I loved every page of The Magicians. For anyone who grew up reading fantasy, who started with E. Nesbit or The Chronicles of Narnia or awaited each Harry Potter release, who openly or secretly continued to read fantasy as an adult, wondering if it was appropriate to still be drawn to tales of magic, this is a perfect read.
Five years ago Jonathan Strange and Mr. Norrell (Susanna Clarke) brought magic and fairies to adult readers. The following year along came The Historian (Elizabeth Kostova), a great historical novel about Vlad, the vampire. Now, Lev Grossman brings modern magicians into a novel strictly for grownups.
Quentin Coldwater grew up in Brooklyn, gifted and always ahead of most kids his age. What else could he do besides go to Princeton and continue to be a great brain? What Quentin really wants, though, is happiness. While he found it as a youth in books of fantasy that took him away to imaginary worlds, he has never found it in life. His parents are just not that interested in him. Worse, his best friend got the girl Quentin loves. Though working hard at school has always paid off, "[he] was used to this anti-climatic feeling, where by the time youve done all the work to get something you dont even want it anymore."
Luckily (or so he thinks), Quentin literally stumbles into Brakebills, an exclusive and highly secret academy for magicians, and is accepted after passing a grueling entrance exam. He finds friends and the love of his life, Alice, but more disturbingly he learns that he has power. In the way of coming of age stories, he must discover how to control that power and use it responsibly. Heartbreak, anxiety and wonder ensue.

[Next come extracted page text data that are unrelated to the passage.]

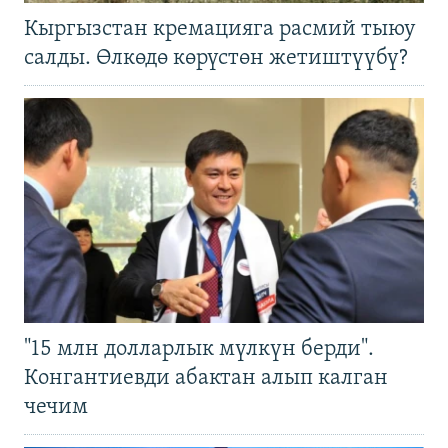
Кыргызстан кремацияга расмий тыюу
салды. Өлкөдө көрүстөн жетиштүүбү?
"15 млн долларлык мүлкүн берди".
Конгантиевди абактан алып калган
чечим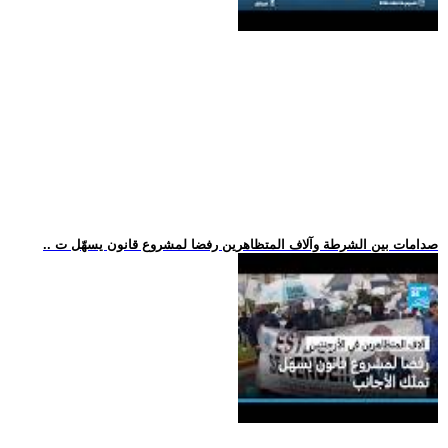
.. صدامات بين الشرطة وآلاف المتظاهرين رفضا لمشروع قانون يسهّل ت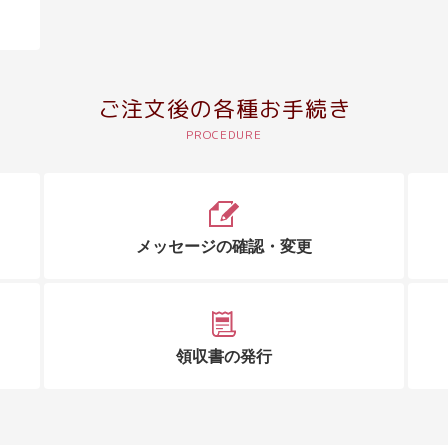
ご注文後の各種お手続き
メッセージの確認・変更
領収書の発行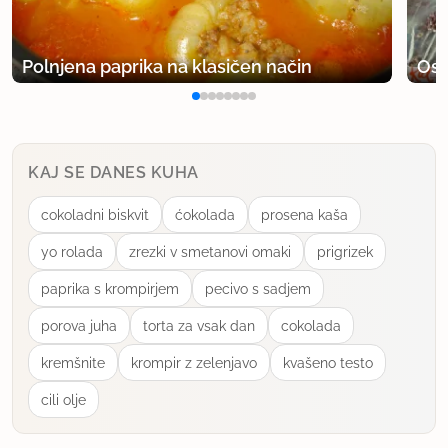
Polnjena paprika na klasičen način
Osv
KAJ SE DANES KUHA
cokoladni biskvit
ćokolada
prosena kaša
yo rolada
zrezki v smetanovi omaki
prigrizek
paprika s krompirjem
pecivo s sadjem
porova juha
torta za vsak dan
cokolada
kremšnite
krompir z zelenjavo
kvašeno testo
cili olje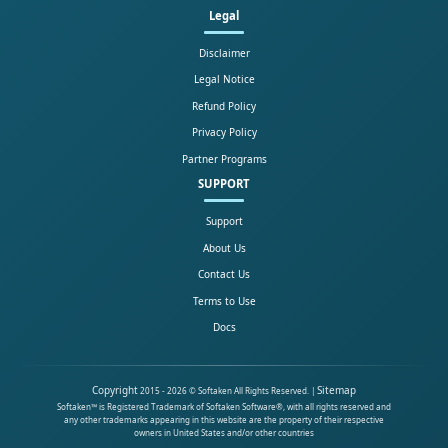
Legal
Disclaimer
Legal Notice
Refund Policy
Privacy Policy
Partner Programs
SUPPORT
Support
About Us
Contact Us
Terms to Use
Docs
Copyright
Sitemap
2015 - 2026 © Softaken All Rights Reserved. |
Softaken™ is Registered Trademark of Softaken Software®, with all rights reserved and
any other trademarks appearing in this website are the property of their respective
owners in United States and/or other countries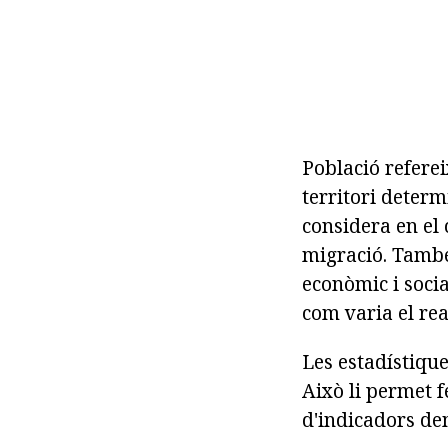
Població referei
territori determ
considera en el c
migració. També 
econòmic i soci
com varia el rea
Les estadístique
Això li permet 
d'indicadors de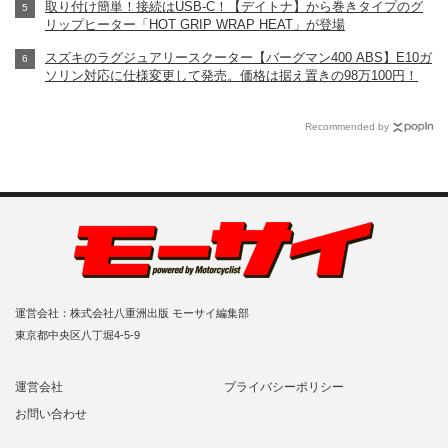
取り付け簡単！接続はUSB-C！【デイトナ】から巻きタイプのグ
リップヒーター「HOT GRIP WRAP HEAT」が登場
スズキのラグジュアリースクーター【バーグマン400 ABS】E10ガ
ソリン対応に仕様変更して発売。価格は据え置きの98万100円！
Recommended by
運営会社：株式会社八重洲出版 モーサイ編集部
東京都中央区八丁堀4-5-9
運営会社
プライバシーポリシー
お問い合わせ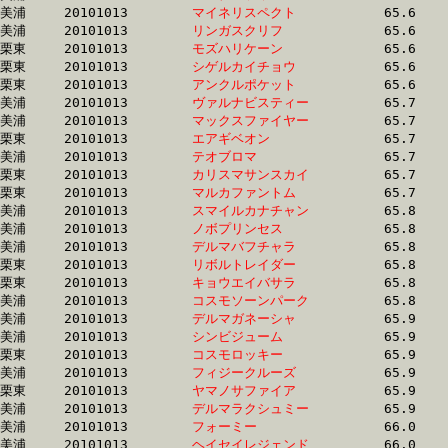
美浦	20101013	
マイネリスペクト　
		65.6	-	48.7	-	32.6	-	16.4

美浦	20101013	
リンガスクリフ　　
		65.6	-	49.4	-	33.7	-	17.0

栗東	20101013	
モズハリケーン　　
		65.6	-	49.4	-	32.6	-	16.3

栗東	20101013	
シゲルカイチョウ　
		65.6	-	48.0	-	32.1	-	16.3

栗東	20101013	
アンクルポケット　
		65.6	-	48.6	-	32.5	-	16.2

美浦	20101013	
ヴァルナビスティー
		65.7	-	48.8	-	31.9	-	15.6

美浦	20101013	
マックスファイヤー
		65.7	-	49.6	-	33.2	-	16.8

栗東	20101013	
エアギベオン　　　
		65.7	-	49.0	-	0.0	-	15.8

美浦	20101013	
テオブロマ　　　　
		65.7	-	48.6	-	32.6	-	16.4

栗東	20101013	
カリスマサンスカイ
		65.7	-	49.3	-	32.9	-	16.4

栗東	20101013	
マルカファントム　
		65.7	-	47.3	-	31.3	-	15.4

美浦	20101013	
スマイルカナチャン
		65.8	-	49.5	-	33.4	-	16.8

美浦	20101013	
ノボプリンセス　　
		65.8	-	49.1	-	33.6	-	17.4

美浦	20101013	
デルマバフチャラ　
		65.8	-	47.6	-	31.1	-	15.6

栗東	20101013	
リボルトレイダー　
		65.8	-	50.9	-	34.6	-	17.0

栗東	20101013	
キョウエイバサラ　
		65.8	-	47.7	-	31.5	-	15.9

美浦	20101013	
コスモソーンパーク
		65.8	-	48.9	-	32.7	-	16.7

美浦	20101013	
デルマガネーシャ　
		65.9	-	49.2	-	32.7	-	16.6

美浦	20101013	
シンビジューム　　
		65.9	-	49.4	-	33.8	-	17.2

栗東	20101013	
コスモロッキー　　
		65.9	-	49.7	-	33.7	-	17.0

美浦	20101013	
フィジークルーズ　
		65.9	-	48.6	-	32.0	-	15.4

栗東	20101013	
ヤマノサファイア　
		65.9	-	49.1	-	32.9	-	16.5

美浦	20101013	
デルマラクシュミー
		65.9	-	48.7	-	32.2	-	15.9

美浦	20101013	
フォーミー　　　　
		66.0	-	48.4	-	32.2	-	16.1

美浦	20101013	
ヘイセイレジェンド
		66.0	-	49.2	-	32.9	-	16.2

Grossman makes Quentins years at Brakebills entertaining, using plenty of smart and funny nods to Hogwarts and the training of magicians, as well as references to magical occurrences found in books by authors from Ward Juster to Roger Zelazny. He even creates a fictional fantasy series, Fillory and Further (see sidebar), which all the students at Brakebills grew up reading.
The plot thickens and darkens after Quentin, Alice, and a few other friends graduate, only to find themselves adrift in New York City. Imagine yourself, or your son or your niece, heading out into life with a highly-skilled degree in something arcane and trying to figure out where to fit in. Grossman gets it just right.
Quentin is a complex character with unique abilities and fatal flaws. Alice, my favorite character, has deep reserves of strength and integrity. When they and their friends get the opportunity to prove themselves as magicians, it is the authors mix of suspense, emotion and humor that propels an essentially disturbing tale. Whether the reader is 20, 40 or 60, the quandaries met and the choices made by these characters will feel real and important.
Lev Grossman writes in the voice of a clever 21st century man who has obviously thought deeply about the state of the modern world and pondered the age old question of whether it is possible to be happy. The result is a stirring investigation into the meaning and uses of magic told by a world-weary, fairly hip nerd.